Every business is different, and what drives success for some does not always extend to others. While a great deal depends on your goals and the nature of your business, there are a few pieces of advice that apply nearly universally to startups in order to avoid faltering during a recession.

  • Watch for signs – The first step to preparedness is to recognize the signs of a recession so that you are able to react and implement your contingencies in a timely manner. Most of these signs have been covered above: 
  1. Gross Domestic Product diminishes for 2 or more consecutive quarters
  2. Consumer spending and confidence falls
  3. Unemployment rises
  4. Credit card and loan debt rises
  5. Increased media coverage of recession topics
  6. Factory slow-downs/layoffs
  • Ensure your business has liquidity –Cans is king. Liquidity means that your venture’s short-term liabilities are covered. Recessions can be relatively short, or lengthy. The Great Recession of 2008 lasted approximately 18 months. You must ensure you have a cushion of savings that can keep you afloat in such a worst-case scenario. Make sure this plan includes any necessary draws for living expenses for yourself and your family (as the founder).

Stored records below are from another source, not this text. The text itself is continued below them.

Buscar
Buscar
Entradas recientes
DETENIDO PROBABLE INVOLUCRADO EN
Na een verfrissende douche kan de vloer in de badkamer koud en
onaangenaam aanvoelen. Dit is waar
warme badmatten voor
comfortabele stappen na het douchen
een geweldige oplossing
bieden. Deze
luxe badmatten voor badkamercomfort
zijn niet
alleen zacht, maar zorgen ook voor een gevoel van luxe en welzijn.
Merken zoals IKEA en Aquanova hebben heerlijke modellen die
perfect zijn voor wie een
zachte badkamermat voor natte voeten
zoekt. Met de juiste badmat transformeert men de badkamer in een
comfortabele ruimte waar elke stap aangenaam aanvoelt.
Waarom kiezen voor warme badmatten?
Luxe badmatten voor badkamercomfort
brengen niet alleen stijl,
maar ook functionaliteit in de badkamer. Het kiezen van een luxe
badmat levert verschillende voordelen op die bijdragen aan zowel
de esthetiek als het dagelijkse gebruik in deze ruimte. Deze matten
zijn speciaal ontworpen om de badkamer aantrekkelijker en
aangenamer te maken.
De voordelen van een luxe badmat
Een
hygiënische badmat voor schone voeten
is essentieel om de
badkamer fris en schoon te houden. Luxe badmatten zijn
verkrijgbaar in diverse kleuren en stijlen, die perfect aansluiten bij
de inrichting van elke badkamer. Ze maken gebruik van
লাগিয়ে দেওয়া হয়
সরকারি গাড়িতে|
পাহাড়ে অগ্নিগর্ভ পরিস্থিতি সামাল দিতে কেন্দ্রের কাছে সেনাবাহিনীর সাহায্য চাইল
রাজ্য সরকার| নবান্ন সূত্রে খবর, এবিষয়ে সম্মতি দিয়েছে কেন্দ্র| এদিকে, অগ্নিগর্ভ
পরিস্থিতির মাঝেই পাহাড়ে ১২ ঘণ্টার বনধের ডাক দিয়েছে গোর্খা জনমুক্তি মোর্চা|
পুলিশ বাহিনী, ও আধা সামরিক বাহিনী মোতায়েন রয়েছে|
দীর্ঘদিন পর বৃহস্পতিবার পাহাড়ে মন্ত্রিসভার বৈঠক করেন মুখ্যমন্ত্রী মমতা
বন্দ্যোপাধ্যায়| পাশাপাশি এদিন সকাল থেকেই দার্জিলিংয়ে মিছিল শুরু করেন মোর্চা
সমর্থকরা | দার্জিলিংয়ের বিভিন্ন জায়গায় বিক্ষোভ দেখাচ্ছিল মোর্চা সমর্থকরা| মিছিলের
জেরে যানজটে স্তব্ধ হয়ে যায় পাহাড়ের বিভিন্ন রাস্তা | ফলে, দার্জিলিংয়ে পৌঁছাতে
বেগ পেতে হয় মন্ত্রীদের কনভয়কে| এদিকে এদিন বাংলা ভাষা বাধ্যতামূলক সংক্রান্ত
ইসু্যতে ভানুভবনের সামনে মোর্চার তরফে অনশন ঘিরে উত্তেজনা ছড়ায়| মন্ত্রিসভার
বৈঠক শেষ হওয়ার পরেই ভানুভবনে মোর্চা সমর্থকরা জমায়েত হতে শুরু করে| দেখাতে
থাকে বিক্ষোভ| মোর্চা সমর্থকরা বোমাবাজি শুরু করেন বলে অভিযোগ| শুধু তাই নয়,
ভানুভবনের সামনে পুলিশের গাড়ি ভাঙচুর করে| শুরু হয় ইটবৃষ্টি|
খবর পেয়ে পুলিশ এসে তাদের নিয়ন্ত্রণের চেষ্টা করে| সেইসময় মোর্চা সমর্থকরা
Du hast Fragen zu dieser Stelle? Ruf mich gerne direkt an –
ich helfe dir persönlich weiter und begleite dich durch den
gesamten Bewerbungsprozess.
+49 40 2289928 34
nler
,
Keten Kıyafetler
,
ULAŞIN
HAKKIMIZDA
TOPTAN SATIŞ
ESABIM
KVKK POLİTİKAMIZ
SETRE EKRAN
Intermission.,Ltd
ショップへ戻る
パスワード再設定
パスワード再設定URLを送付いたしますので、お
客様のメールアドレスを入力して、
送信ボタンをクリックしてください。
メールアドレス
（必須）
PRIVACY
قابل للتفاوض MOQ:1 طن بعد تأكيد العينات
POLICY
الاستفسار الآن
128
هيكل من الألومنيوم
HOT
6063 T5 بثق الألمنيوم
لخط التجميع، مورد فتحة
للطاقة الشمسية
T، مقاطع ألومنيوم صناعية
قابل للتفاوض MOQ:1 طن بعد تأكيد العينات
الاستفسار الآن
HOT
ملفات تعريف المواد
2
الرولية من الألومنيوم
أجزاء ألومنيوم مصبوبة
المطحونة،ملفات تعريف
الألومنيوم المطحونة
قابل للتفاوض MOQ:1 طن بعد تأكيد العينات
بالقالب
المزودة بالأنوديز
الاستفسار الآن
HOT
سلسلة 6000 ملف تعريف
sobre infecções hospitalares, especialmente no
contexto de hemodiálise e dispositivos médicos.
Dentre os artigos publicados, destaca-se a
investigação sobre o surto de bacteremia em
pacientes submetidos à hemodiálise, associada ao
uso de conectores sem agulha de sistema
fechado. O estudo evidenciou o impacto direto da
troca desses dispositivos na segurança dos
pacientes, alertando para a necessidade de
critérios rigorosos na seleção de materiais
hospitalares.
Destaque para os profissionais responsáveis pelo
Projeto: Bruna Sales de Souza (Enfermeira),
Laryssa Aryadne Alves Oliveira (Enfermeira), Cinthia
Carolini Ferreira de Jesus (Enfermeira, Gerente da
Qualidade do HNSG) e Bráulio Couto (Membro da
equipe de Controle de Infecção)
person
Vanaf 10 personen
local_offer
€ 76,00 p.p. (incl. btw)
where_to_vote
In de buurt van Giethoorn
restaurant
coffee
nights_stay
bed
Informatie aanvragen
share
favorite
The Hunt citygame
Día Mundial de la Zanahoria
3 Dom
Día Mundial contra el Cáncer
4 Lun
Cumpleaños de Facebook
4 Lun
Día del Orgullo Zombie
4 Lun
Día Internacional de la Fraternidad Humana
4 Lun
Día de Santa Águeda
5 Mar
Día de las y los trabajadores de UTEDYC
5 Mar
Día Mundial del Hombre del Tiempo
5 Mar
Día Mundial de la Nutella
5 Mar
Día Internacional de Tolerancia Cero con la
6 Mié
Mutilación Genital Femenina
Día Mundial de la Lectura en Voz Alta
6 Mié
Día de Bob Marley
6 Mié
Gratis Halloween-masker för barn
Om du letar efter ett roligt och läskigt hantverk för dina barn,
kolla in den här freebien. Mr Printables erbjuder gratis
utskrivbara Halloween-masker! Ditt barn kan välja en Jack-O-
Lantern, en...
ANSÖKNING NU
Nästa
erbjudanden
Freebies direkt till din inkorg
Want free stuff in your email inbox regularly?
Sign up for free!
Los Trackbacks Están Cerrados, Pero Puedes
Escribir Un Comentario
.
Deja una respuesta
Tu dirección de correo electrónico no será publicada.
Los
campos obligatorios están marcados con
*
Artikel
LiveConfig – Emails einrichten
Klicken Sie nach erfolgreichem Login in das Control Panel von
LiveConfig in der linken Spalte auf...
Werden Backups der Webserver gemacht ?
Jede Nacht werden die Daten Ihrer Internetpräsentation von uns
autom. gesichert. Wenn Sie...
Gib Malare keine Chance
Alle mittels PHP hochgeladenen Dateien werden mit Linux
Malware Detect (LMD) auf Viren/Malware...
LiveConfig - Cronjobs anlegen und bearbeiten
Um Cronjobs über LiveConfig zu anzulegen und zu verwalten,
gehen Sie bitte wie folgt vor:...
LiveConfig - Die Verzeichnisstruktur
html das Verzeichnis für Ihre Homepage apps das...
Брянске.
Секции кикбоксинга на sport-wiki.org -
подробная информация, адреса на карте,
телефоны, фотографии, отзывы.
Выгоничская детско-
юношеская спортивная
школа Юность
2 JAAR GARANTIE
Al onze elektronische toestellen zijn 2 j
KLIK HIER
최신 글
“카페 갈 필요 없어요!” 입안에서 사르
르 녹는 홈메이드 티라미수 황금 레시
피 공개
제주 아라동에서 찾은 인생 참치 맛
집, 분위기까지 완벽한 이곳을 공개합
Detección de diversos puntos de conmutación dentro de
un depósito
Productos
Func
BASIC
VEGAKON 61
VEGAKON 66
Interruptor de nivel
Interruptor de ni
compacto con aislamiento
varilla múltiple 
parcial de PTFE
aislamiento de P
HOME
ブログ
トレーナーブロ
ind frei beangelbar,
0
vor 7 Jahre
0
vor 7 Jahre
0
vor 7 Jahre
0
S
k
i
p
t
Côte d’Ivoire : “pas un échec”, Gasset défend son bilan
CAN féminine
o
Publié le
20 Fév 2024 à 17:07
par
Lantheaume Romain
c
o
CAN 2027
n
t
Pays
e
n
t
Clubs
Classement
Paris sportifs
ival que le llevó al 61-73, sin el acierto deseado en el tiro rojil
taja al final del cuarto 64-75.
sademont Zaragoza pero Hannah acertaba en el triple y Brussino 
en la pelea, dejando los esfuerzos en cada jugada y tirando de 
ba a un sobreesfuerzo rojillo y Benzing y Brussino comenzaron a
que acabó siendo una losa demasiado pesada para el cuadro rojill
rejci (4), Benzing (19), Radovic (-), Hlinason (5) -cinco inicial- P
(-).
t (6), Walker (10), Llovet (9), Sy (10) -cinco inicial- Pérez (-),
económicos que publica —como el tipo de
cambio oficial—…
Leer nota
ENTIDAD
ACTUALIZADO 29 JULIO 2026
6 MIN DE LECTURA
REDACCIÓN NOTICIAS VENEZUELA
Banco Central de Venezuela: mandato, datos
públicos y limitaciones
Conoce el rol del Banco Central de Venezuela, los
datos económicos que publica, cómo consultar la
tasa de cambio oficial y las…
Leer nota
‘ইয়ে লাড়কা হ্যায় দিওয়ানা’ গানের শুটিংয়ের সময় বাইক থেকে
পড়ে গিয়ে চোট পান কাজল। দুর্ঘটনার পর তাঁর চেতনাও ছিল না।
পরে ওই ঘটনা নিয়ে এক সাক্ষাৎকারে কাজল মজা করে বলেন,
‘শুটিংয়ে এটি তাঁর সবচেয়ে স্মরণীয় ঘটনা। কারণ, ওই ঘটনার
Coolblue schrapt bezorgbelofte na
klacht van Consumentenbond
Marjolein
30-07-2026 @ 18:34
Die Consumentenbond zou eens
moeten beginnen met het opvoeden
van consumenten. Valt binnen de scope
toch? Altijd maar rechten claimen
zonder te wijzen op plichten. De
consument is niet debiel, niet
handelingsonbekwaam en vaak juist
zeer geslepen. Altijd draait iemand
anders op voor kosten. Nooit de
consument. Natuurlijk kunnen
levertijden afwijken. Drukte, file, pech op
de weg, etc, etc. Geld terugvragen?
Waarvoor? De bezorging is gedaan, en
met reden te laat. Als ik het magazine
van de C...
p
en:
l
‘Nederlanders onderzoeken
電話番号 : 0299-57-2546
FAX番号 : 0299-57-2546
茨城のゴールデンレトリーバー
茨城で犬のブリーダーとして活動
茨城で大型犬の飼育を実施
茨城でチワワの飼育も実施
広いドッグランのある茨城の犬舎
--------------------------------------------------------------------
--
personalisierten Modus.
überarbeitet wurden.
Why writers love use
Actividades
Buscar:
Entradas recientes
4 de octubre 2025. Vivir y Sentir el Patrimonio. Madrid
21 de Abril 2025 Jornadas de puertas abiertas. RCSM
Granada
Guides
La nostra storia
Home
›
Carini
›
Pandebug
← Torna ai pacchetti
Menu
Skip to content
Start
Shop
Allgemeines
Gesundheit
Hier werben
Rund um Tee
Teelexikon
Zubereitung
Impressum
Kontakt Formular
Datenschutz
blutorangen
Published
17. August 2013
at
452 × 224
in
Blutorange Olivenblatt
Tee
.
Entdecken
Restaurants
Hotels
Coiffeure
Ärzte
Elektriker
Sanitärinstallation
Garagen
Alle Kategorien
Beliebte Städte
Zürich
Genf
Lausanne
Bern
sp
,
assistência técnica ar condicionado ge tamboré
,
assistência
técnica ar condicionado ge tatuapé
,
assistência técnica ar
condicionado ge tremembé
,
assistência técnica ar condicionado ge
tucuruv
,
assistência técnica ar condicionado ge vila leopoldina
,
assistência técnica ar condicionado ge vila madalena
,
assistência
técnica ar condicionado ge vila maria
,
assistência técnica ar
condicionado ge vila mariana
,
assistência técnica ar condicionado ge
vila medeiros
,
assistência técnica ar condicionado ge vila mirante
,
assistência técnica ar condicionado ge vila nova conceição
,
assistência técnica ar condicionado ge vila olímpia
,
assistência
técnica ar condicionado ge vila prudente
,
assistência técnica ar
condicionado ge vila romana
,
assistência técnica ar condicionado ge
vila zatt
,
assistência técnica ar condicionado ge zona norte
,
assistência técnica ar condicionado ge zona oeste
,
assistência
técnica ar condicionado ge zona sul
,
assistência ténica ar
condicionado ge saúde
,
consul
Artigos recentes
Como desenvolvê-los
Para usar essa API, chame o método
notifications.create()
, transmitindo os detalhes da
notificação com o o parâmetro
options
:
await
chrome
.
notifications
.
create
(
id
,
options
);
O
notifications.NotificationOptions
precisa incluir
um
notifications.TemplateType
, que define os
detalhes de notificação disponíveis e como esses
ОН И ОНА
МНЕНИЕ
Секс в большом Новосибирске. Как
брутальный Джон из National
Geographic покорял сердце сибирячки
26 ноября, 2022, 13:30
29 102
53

  • Reduce outgoing cash flow – There are numerous ways an organization can ‘trim the fat’ in preparation for or to survive a recession. Take care not to trim too much, if it has the potential to cause long-term damage.
  1. Review monthly expenses and trim what you can – eliminate or seek better cell phone plans, reduce office supply expenditures, and change internet plans. (Everything but the premium coffee. You’re going to need that.)
  2. Trim payroll hours (be careful not to trim too much, as a reputation for being a fair-weather employer can be harmful)
  3. Cancel unnecessary subscriptions
  4. Explore better rates from suppliers, or seek new ones
  5. Put off expensive purchases
  • Seek additional cash flow/revenue – This can mean a number of things, such as:
  1. Seek out new investors (can be a challenge during a recession)
  2. Apply for funding programs such as the Flatirons Fund. The Flatirons Fund offers investment in the form of development, design, and product management services, to help keep startup costs low.
  3. Secure longer-term customer deals for less money
  4. Introduce new selling strategies
  • Online/Remote Investment – One key outcome that came from Covid and the economic hardships that resulted was an increased focus on remote work and the tools that came with it. Online sales and distribution also grew exponentially. Going “digital”, ie selling online and working remotely offers two key benefits
  1. The ability to sell everywhere, potentially increasing revenue
  2. Cutting costs, as cloud applications, remote collaboration tools, and cloud storage is typically relatively cheap – not to mention that if considering trimming payroll, employees might be willing to trade a few hours of work to avoid a commute.
  • Plan for stress – Even in the best of times, a new startup venture can be stressful. During a recession, financial issues can exacerbate the daily stresses felt by yourself, your employees, and your family. A recession can last a long time, and it is important to keep health and sanity for the duration. Make sure your plan covers the long haul, potentially 2 to 3 years, and commit to working a reasonable schedule and taking care of yourself along the way. 

Truth is, you can’t recession “proof” anything, but by taking preventive measures you can increase the likelihood of making it through. Hope you’re on it; if not – ready, set, go!